To be clear, I'm not saying that we'll never reach true HAI. I'm saying that to do so, we must solve some very fundamental problems in intelligence that we, as of today, have made roughly zero progress on. Progress comes in spurts, and I am very skeptical of the idea that true fundamental scientific breakthroughs can be predicted with any certainty.
But this leaves important questions—namely, what is the path to real HAI? Is it a case of "fake it until you make it"? Possibly.
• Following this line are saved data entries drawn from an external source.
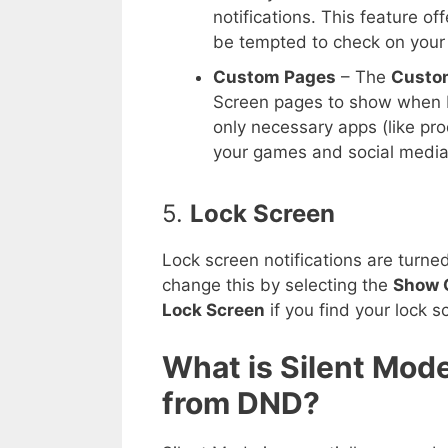
notifications. This feature 
be tempted to check on your
Custom Pages
– The
Custo
Screen pages to show when D
only necessary apps (like pro
your games and social media
5.
Lock Screen
Lock screen notifications are turn
change this by selecting the
Show 
Lock Screen
if you find your lock s
What is Silent Mode
from DND?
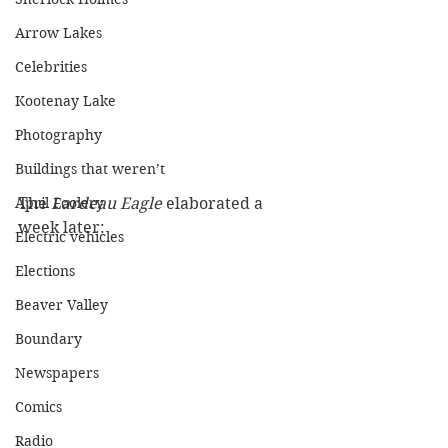
Arrow Lakes
Celebrities
Kootenay Lake
Photography
Buildings that weren’t
The 
Lardeau Eagle
 elaborated a 
April Foolery
week later:
Electric vehicles
Elections
Beaver Valley
Boundary
Newspapers
Comics
Radio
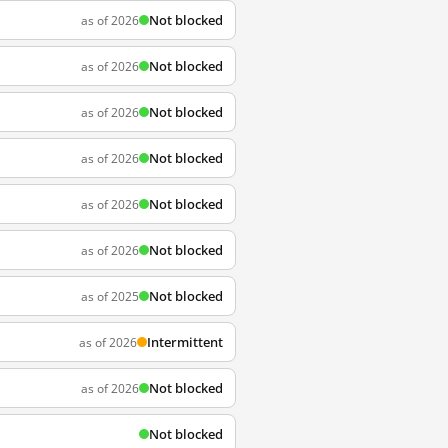
Not blocked
as of 2026
Not blocked
as of 2026
Not blocked
as of 2026
Not blocked
as of 2026
Not blocked
as of 2026
Not blocked
as of 2026
Not blocked
as of 2025
Intermittent
as of 2026
Not blocked
as of 2026
Not blocked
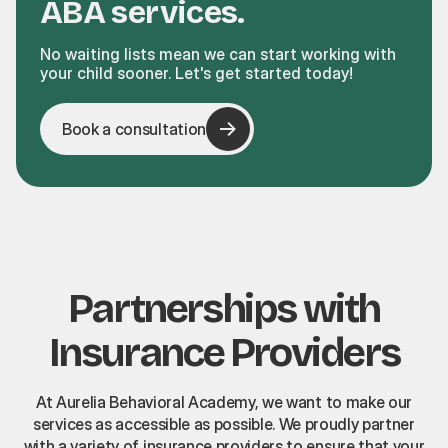
ABA services.
No waiting lists mean we can start working with
your child sooner. Let's get started today!
Book a consultation
Partnerships with
Insurance Providers
At Aurelia Behavioral Academy, we want to make our
services as accessible as possible. We proudly partner
with a variety of insurance providers to ensure that your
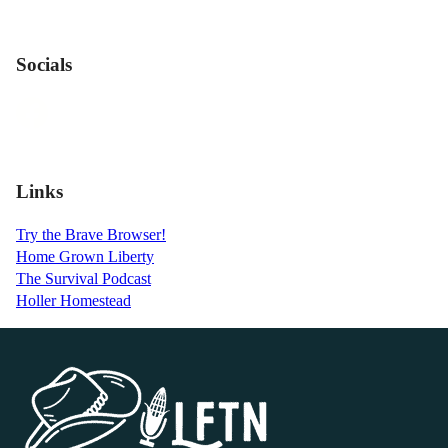
Socials
Links
Try the Brave Browser!
Home Grown Liberty
The Survival Podcast
Holler Homestead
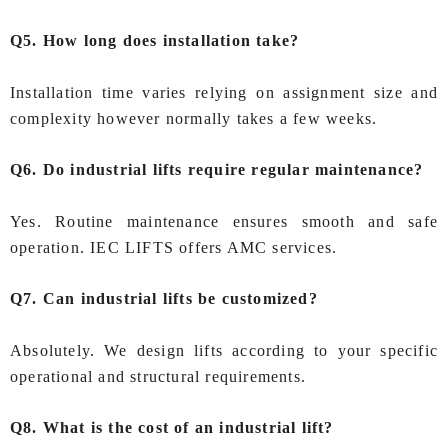
Q5. How long does installation take?
Installation time varies relying on assignment size and
complexity however normally takes a few weeks.
Q6. Do industrial lifts require regular maintenance?
Yes. Routine maintenance ensures smooth and safe
operation. IEC LIFTS offers AMC services.
Q7. Can industrial lifts be customized?
Absolutely. We design lifts according to your specific
operational and structural requirements.
Q8. What is the cost of an industrial lift?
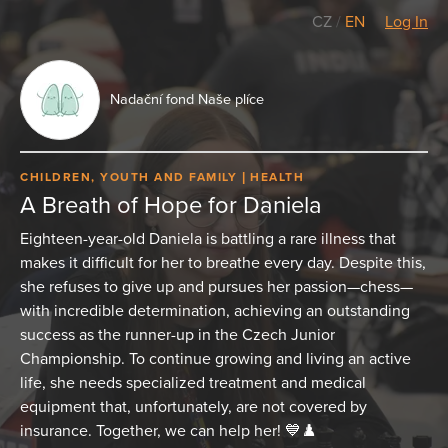
CZ
/
EN
Log In
Nadační fond Naše plíce
CHILDREN, YOUTH AND FAMILY
HEALTH
A Breath of Hope for Daniela
Eighteen-year-old Daniela is battling a rare illness that
makes it difficult for her to breathe every day. Despite this,
she refuses to give up and pursues her passion—chess—
with incredible determination, achieving an outstanding
success as the runner-up in the Czech Junior
Championship. To continue growing and living an active
life, she needs specialized treatment and medical
equipment that, unfortunately, are not covered by
insurance. Together, we can help her! 💙♟️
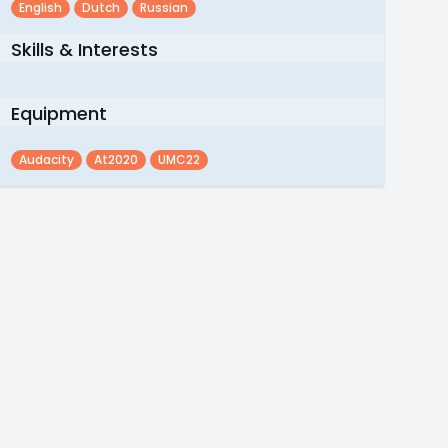
English
Dutch
Russian
Skills & Interests
Equipment
Audacity
At2020
UMC22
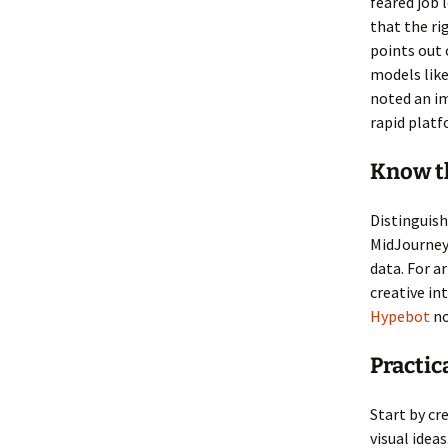
feared job 
that the ri
points out 
models like
noted an im
rapid platf
Know th
Distinguish
MidJourney
data. For a
creative i
Hypebot
no
Practic
Start by cr
visual ide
I think that agency, like the mind itself, is a macroscopic phenomenon. At some level, we don't have our own agency. We don't have the ability for our bodies to use our own laws of physics. We can’t think a thought our brains aren’t capable of thinking. We can’t ask the neurons in our brains to use different physics or chemistry. So it's not that we have agency and they do not at a physical level. It's that there's a level of abstraction that we're referring to when we say "me", and, at this level of abstraction, I have agency. It's not impossible; a bunch of nonconscious atoms can form a collection that creates consciousness. But, as far as I can tell, we haven't made any progress in this direction.